## Input
┄┄┄┄┄┄

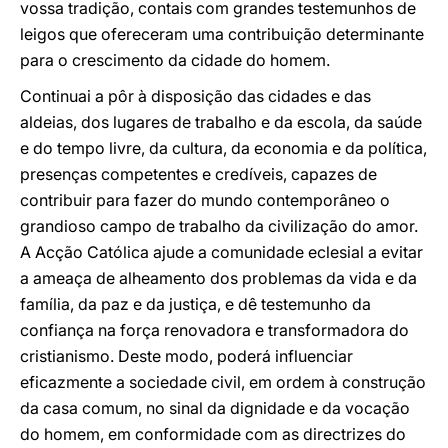
vossa tradição, contais com grandes testemunhos de
leigos que ofereceram uma contribuição determinante
para o crescimento da cidade do homem.
Continuai a pôr à disposição das cidades e das
aldeias, dos lugares de trabalho e da escola, da saúde
e do tempo livre, da cultura, da economia e da política,
presenças competentes e credíveis, capazes de
contribuir para fazer do mundo contemporâneo o
grandioso campo de trabalho da civilização do amor.
A Acção Católica ajude a comunidade eclesial a evitar
a ameaça de alheamento dos problemas da vida e da
família, da paz e da justiça, e dê testemunho da
confiança na força renovadora e transformadora do
cristianismo. Deste modo, poderá influenciar
eficazmente a sociedade civil, em ordem à construção
da casa comum, no sinal da dignidade e da vocação
do homem, em conformidade com as directrizes do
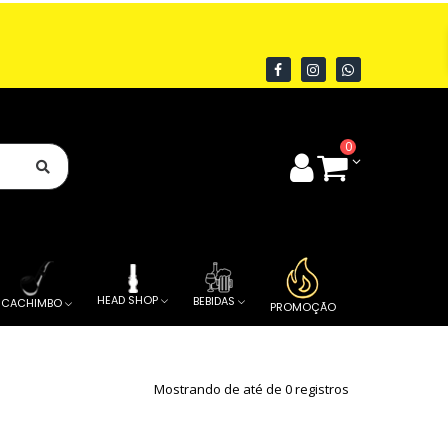
0
HEAD SHOP
BEBIDAS
CACHIMBO
PROMOÇÃO
Mostrando de até de 0 registros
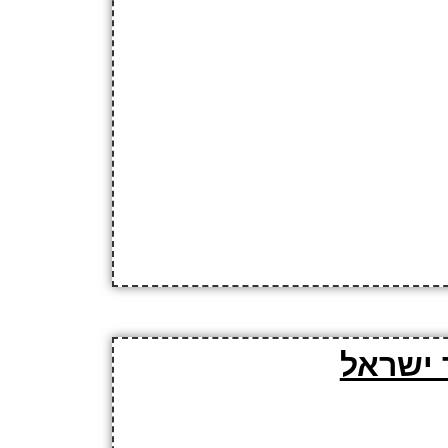
 ישראל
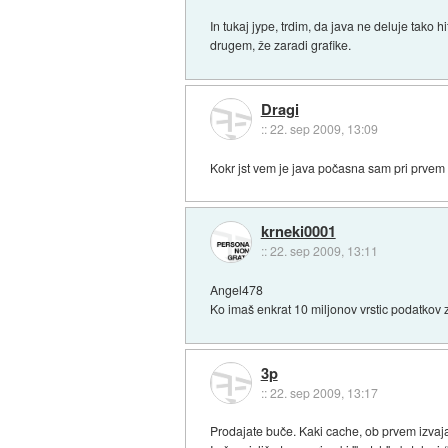
In tukaj jype, trdim, da java ne deluje tako h
drugem, že zaradi grafike.
Dragi
::
22. sep 2009, 13:09
Kokr jst vem je java počasna sam pri prvem i
krneki0001
::
22. sep 2009, 13:11
Angel478
Ko imaš enkrat 10 miljonov vrstic podatkov 
3p
::
22. sep 2009, 13:17
Prodajate buče. Kaki cache, ob prvem izvaja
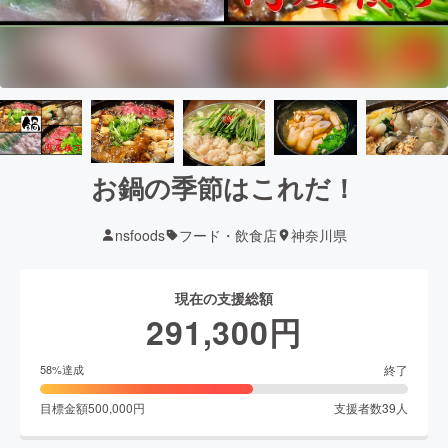
お鍋の季節はこれだ！
nsfoods
フード・飲食店
神奈川県
現在の支援総額
291,300
円
終了
58
%達成
目標金額
500,000
円
支援者数
39
人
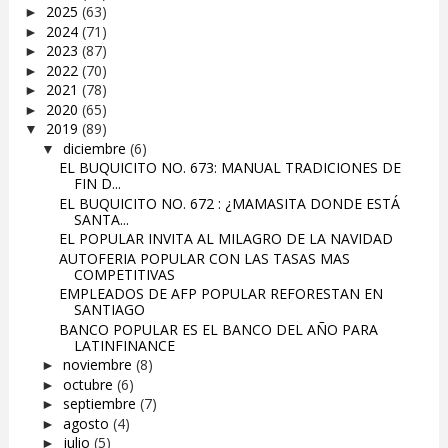
2025
(63)
►
2024
(71)
►
2023
(87)
►
2022
(70)
►
2021
(78)
►
2020
(65)
►
2019
(89)
▼
diciembre
(6)
▼
EL BUQUICITO NO. 673: MANUAL TRADICIONES DE
FIN D...
EL BUQUICITO NO. 672 : ¿MAMASITA DONDE ESTÁ
SANTA...
EL POPULAR INVITA AL MILAGRO DE LA NAVIDAD
AUTOFERIA POPULAR CON LAS TASAS MAS
COMPETITIVAS
EMPLEADOS DE AFP POPULAR REFORESTAN EN
SANTIAGO
BANCO POPULAR ES EL BANCO DEL AÑO PARA
LATINFINANCE
noviembre
(8)
►
octubre
(6)
►
septiembre
(7)
►
agosto
(4)
►
julio
(5)
►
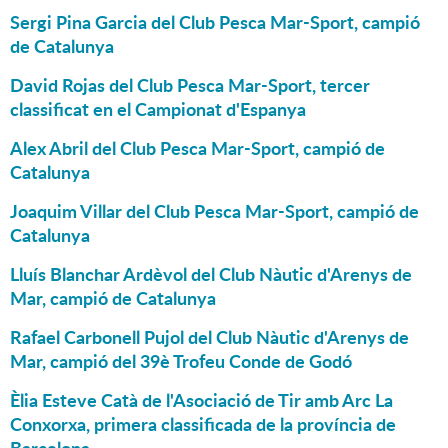
Sergi Pina Garcia del Club Pesca Mar-Sport, campió
de Catalunya
David Rojas del Club Pesca Mar-Sport, tercer
classificat en el Campionat d'Espanya
Alex Abril del Club Pesca Mar-Sport, campió de
Catalunya
Joaquim Villar del Club Pesca Mar-Sport, campió de
Catalunya
Lluís Blanchar Ardèvol del Club Nàutic d'Arenys de
Mar, campió de Catalunya
Rafael Carbonell Pujol del Club Nàutic d'Arenys de
Mar, campió del 39è Trofeu Conde de Godó
Èlia Esteve Catà de l'Asociació de Tir amb Arc La
Conxorxa, primera classificada de la província de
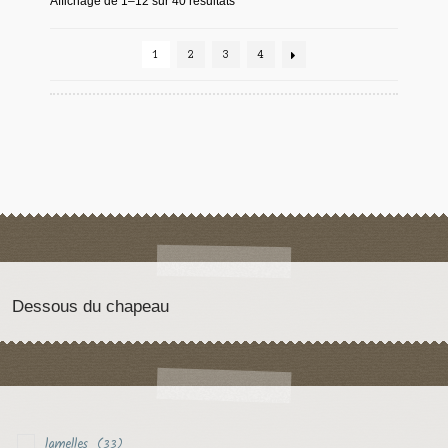
Affichage de 1–12 sur 40 résultats
1
2
3
4
Dessous du chapeau
lamelles
(33)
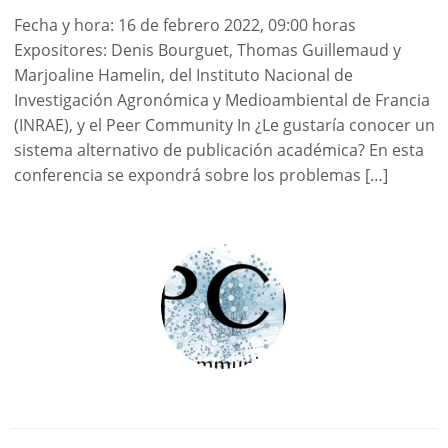
Fecha y hora: 16 de febrero 2022, 09:00 horas
Expositores: Denis Bourguet, Thomas Guillemaud y
Marjoaline Hamelin, del Instituto Nacional de
Investigación Agronómica y Medioambiental de Francia
(INRAE), y el Peer Community In ¿Le gustaría conocer un
sistema alternativo de publicación académica? En esta
conferencia se expondrá sobre los problemas […]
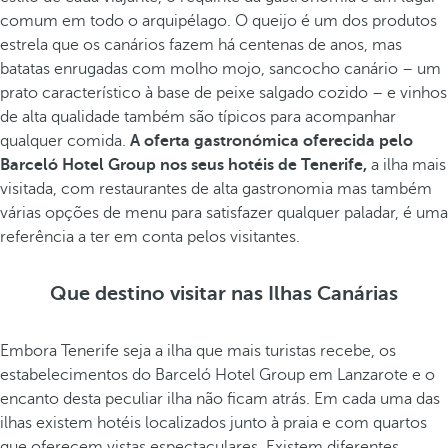
comum em todo o arquipélago. O queijo é um dos produtos
estrela que os canários fazem há centenas de anos, mas
batatas enrugadas com molho mojo, sancocho canário – um
prato característico à base de peixe salgado cozido – e vinhos
de alta qualidade também são típicos para acompanhar
qualquer comida.
A oferta gastronómica oferecida pelo
Barceló Hotel Group nos seus hotéis de Tenerife,
a ilha mais
visitada, com restaurantes de alta gastronomia mas também
várias opções de menu para satisfazer qualquer paladar, é uma
referência a ter em conta pelos visitantes.
Que destino visitar nas Ilhas Canárias
Embora Tenerife seja a ilha que mais turistas recebe, os
estabelecimentos do Barceló Hotel Group em Lanzarote e o
encanto desta peculiar ilha não ficam atrás. Em cada uma das
ilhas existem hotéis localizados junto à praia e com quartos
que oferecem vistas espectaculares. Existem diferentes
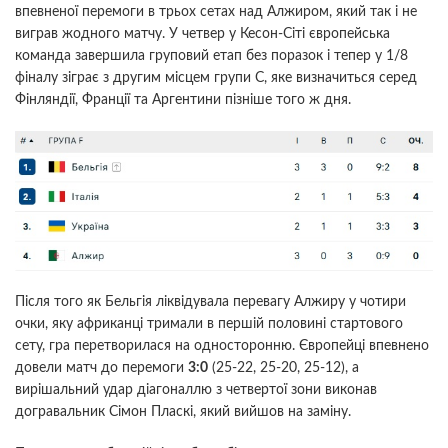
впевненої перемоги в трьох сетах над Алжиром, який так і не
виграв жодного матчу. У четвер у Кесон-Сіті європейська
команда завершила груповий етап без поразок і тепер у 1/8
фіналу зіграє з другим місцем групи С, яке визначиться серед
Фінляндії, Франції та Аргентини пізніше того ж дня.
Після того як Бельгія ліквідувала перевагу Алжиру у чотири
очки, яку африканці тримали в першій половині стартового
сету, гра перетворилася на односторонню. Європейці впевнено
довели матч до перемоги
3:0
(25-22, 25-20, 25-12), а
вирішальний удар діагоналлю з четвертої зони виконав
догравальник Сімон Пласкі, який вийшов на заміну.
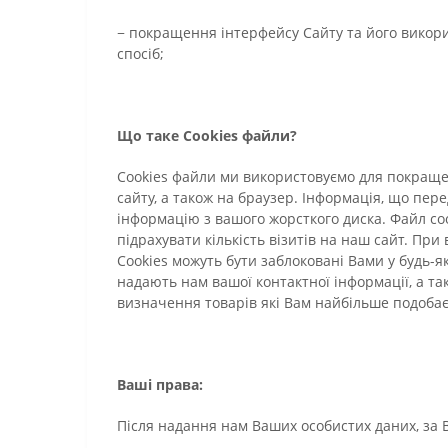
− покращення інтерфейсу Сайту та його викори
спосіб;
Що таке Cookies файли?
Cookies файли ми використовуємо для покращен
сайту, а також на браузер. Інформація, що пе
інформацію з вашого жорсткого диска. Файл сo
підрахувати кількість візитів на наш сайт. При
Cookies можуть бути заблоковані Вами у будь-я
надають нам вашої контактної інформації, а т
визначення товарів які Вам найбільше подобає
Ваші права:
Після надання нам Ваших особистих даних, за 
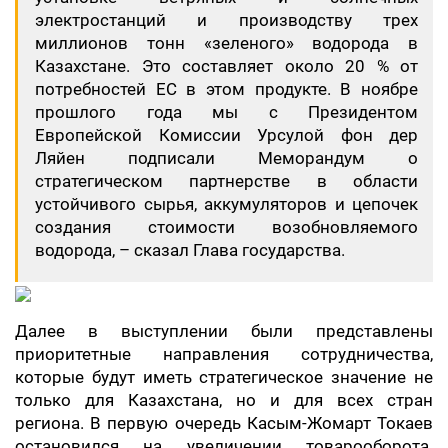
электростанций и производству трех
миллионов тонн «зеленого» водорода в
Казахстане. Это составляет около 20 % от
потребностей ЕС в этом продукте. В ноябре
прошлого года мы с Президентом
Европейской Комиссии Урсулой фон дер
Ляйен подписали Меморандум о
стратегическом партнерстве в области
устойчивого сырья, аккумуляторов и цепочек
создания стоимости возобновляемого
водорода, – сказал Глава государства.
Далее в выступлении были представлены
приоритетные направления сотрудничества,
которые будут иметь стратегическое значение не
только для Казахстана, но и для всех стран
региона. В первую очередь Касым-Жомарт Токаев
остановился на увеличении товарооборота.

┄┄┄┄┄┄

## Work task
Leaving aside the images, write out every entry above exactly.

## Answer to this task
vossa tradição, contais com grandes testemunhos de
leigos que ofereceram uma contribuição determinante
para o crescimento da cidade do homem.
Continuai a pôr à disposição das cidades e das
aldeias, dos lugares de trabalho e da escola, da saúde
e do tempo livre, da cultura, da economia e da política,
presenças competentes e credíveis, capazes de
contribuir para fazer do mundo contemporâneo o
grandioso campo de trabalho da civilização do amor.
A Acção Católica ajude a comunidade eclesial a evitar
a ameaça de alheamento dos problemas da vida e da
família, da paz e da justiça, e dê testemunho da
confiança na força renovadora e transformadora do
cristianismo. Deste modo, poderá influenciar
eficazmente a sociedade civil, em ordem à construção
da casa comum, no sinal da dignidade e da vocação
do homem, em conformidade com as directrizes do
0
HEAD SHOP
BEBIDAS
CACHIMBO
PROMOÇÃO
Mostrando de até de 0 registros
 ישראל
In tukaj jype, trdim, da java ne deluje tako h
drugem, že zaradi grafike.
Dragi
::
22. sep 2009, 13:09
Kokr jst vem je java počasna sam pri prvem i
krneki0001
::
22. sep 2009, 13:11
Angel478
Ko imaš enkrat 10 miljonov vrstic podatkov 
3p
::
22. sep 2009, 13:17
Prodajate buče. Kaki cache, ob prvem izvaja
お鍋の季節はこれだ！
nsfoods
フード・飲食店
神奈川県
現在の支援総額
291,300
円
終了
58
%達成
目標金額
500,000
円
支援者数
39
人
2025
(63)
►
2024
(71)
►
2023
(87)
►
2022
(70)
►
2021
(78)
►
2020
(65)
►
2019
(89)
▼
diciembre
(6)
▼
EL BUQUICITO NO. 673: MANUAL TRADICIONES DE
FIN D...
EL BUQUICITO NO. 672 : ¿MAMASITA DONDE ESTÁ
SANTA...
EL POPULAR INVITA AL MILAGRO DE LA NAVIDAD
AUTOFERIA POPULAR CON LAS TASAS MAS
COMPETITIVAS
EMPLEADOS DE AFP POPULAR REFORESTAN EN
SANTIAGO
BANCO POPULAR ES EL BANCO DEL AÑO PARA
LATINFINANCE
noviembre
(8)
►
octubre
(6)
►
septiembre
(7)
►
agosto
(4)
►
julio
(5)
►
Sergi Pina Garcia del Club Pesca Mar-Sport, campió
de Catalunya
David Rojas del Club Pesca Mar-Sport, tercer
classificat en el Campionat d'Espanya
Alex Abril del Club Pesca Mar-Sport, campió de
Catalunya
Joaquim Villar del Club Pesca Mar-Sport, campió de
Catalunya
Lluís Blanchar Ardèvol del Club Nàutic d'Arenys de
Mar, campió de Catalunya
Rafael Carbonell Pujol del Club Nàutic d'Arenys de
Mar, campió del 39è Trofeu Conde de Godó
Èlia Esteve Catà de l'Asociació de Tir amb Arc La
Conxorxa, primera classificada de la província de
Affichage de 1–12 sur 40 résultats
1
2
3
4
Dessous du chapeau
lamelles
(33)
Fecha y hora: 16 de febrero 2022, 09:00 horas
Expositores: Denis Bourguet, Thomas Guillemaud y
Marjoaline Hamelin, del Instituto Nacional de
Investigación Agronómica y Medioambiental de Francia
(INRAE), y el Peer Community In ¿Le gustaría conocer un
sistema alternativo de publicación académica? En esta
conferencia se expondrá sobre los problemas […]
comum em todo o arquipélago. O queijo é um dos produtos
estrela que os canários fazem há centenas de anos, mas
batatas enrugadas com molho mojo, sancocho canário – um
prato característico à base de peixe salgado cozido – e vinhos
de alta qualidade também são típicos para acompanhar
qualquer comida.
A oferta gastronómica oferecida pelo
Barceló Hotel Group nos seus hotéis de Tenerife,
a ilha mais
visitada, com restaurantes de alta gastronomia mas também
várias opções de menu para satisfazer qualquer paladar, é uma
referência a ter em conta pelos visitantes.
Que destino visitar nas Ilhas Canárias
Embora Tenerife seja a ilha que mais turistas recebe, os
estabelecimentos do Barceló Hotel Group em Lanzarote e o
encanto desta peculiar ilha não ficam atrás. Em cada uma das
ilhas existem hotéis localizados junto à praia e com quartos
que oferecem vistas espectaculares. Existem diferentes
впевненої перемоги в трьох сетах над Алжиром, який так і не
виграв жодного матчу. У четвер у Кесон-Сіті європейська
команда завершила груповий етап без поразок і тепер у 1/8
фіналу зіграє з другим місцем групи С, яке визначиться серед
Фінляндії, Франції та Аргентини пізніше того ж дня.
Після того як Бельгія ліквідувала перевагу Алжиру у чотири
очки, яку африканці тримали в першій половині стартового
сету, гра перетворилася на односторонню. Європейці впевнено
довели матч до перемоги
3:0
(25-22, 25-20, 25-12), а
вирішальний удар діагоналлю з четвертої зони виконав
догравальник Сімон Пласкі, який вийшов на заміну.
− покращення інтерфейсу Сайту та його викори
спосіб;
Що таке Cookies файли?
Cookies файли ми використовуємо для покращен
сайту, а також на браузер. Інформація, що пе
інформацію з вашого жорсткого диска. Файл сo
підрахувати кількість візитів на наш сайт. При
Cookies можуть бути заблоковані Вами у будь-я
надають нам вашої контактної інформації, а т
визначення товарів які Вам найбільше подобає
Ваші права:
Після надання нам Ваших особистих даних, за 
электростанций и производству трех
миллионов тонн «зеленого» водорода в
Казахстане. Это составляет около 20 % от
потребностей ЕС в этом продукте. В ноябре
прошлого года мы с Президентом
Европейской Комиссии Урсулой фон дер
Ляйен подписали Меморандум о
стратегическом партнерстве в области
устойчивого сырья, аккумуляторов и цепочек
создания стоимости возобновляемого
водорода, – сказал Глава государства.
Далее в выступлении были представлены
приоритетные направления сотрудничества,
которые будут иметь стратегическое значение не
только для Казахстана, но и для всех стран
региона. В первую очередь Касым-Жомарт Токаев
остановился на увеличении товарооборота.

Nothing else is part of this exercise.